INFORMATION SHOWN: Begin
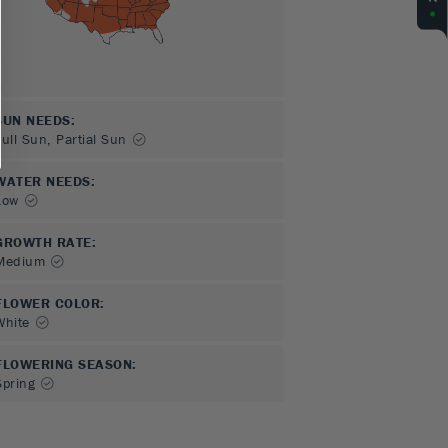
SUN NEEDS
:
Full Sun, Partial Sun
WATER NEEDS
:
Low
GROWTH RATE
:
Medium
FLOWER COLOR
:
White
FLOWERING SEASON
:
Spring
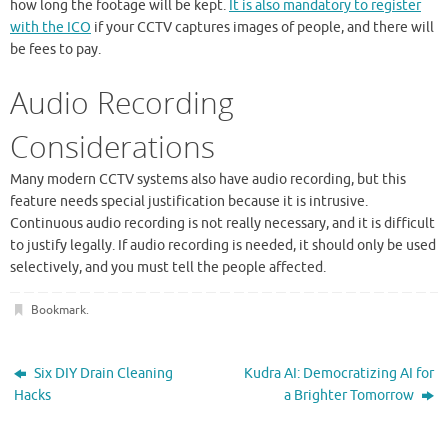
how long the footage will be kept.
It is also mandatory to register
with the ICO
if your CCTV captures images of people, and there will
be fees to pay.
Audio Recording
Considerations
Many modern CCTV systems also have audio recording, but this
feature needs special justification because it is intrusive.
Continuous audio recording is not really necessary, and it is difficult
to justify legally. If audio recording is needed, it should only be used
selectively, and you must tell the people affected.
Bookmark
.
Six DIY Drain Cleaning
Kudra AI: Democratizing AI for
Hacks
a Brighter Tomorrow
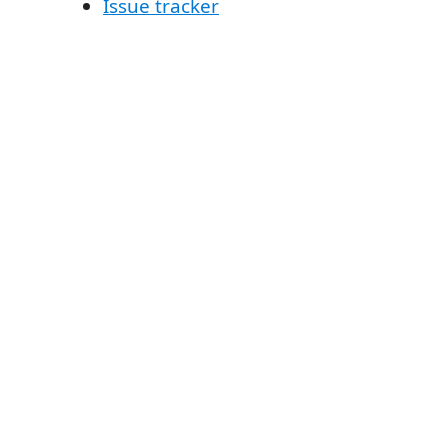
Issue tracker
INFORMATION SHOWN: End
INFORMATION SHOWN: Begin
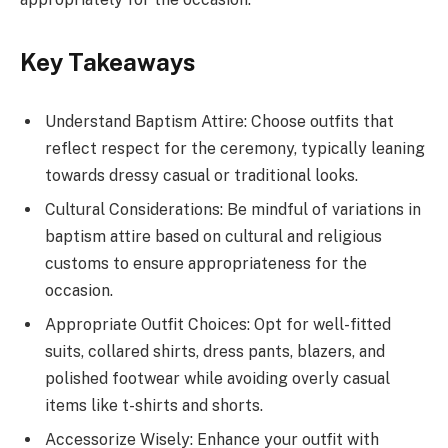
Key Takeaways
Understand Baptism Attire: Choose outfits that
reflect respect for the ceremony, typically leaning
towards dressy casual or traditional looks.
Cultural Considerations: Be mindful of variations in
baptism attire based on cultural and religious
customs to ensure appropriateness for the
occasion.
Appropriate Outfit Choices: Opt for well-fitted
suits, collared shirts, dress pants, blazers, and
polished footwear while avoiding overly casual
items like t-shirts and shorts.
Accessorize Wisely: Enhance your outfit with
INFORMATION SHOWN: End
INFORMATION SHOWN: Begin
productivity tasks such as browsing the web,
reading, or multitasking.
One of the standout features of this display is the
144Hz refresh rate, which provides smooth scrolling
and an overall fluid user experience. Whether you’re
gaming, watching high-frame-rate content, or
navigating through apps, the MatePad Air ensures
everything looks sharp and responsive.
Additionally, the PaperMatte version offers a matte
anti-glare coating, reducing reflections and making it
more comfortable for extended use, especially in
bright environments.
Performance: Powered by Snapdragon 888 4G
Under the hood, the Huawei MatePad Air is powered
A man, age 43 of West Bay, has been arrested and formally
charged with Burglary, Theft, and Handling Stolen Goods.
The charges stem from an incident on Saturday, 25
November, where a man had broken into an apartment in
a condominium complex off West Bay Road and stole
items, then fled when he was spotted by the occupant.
INFORMATION SHOWN: End
*WHAT THE EXERCISE ASKS:* In the preceding material, find each line holding the word "Considerations" and copy it out.

*SOLUTION:*
Considerations
Cultural Considerations: Be mindful of variations in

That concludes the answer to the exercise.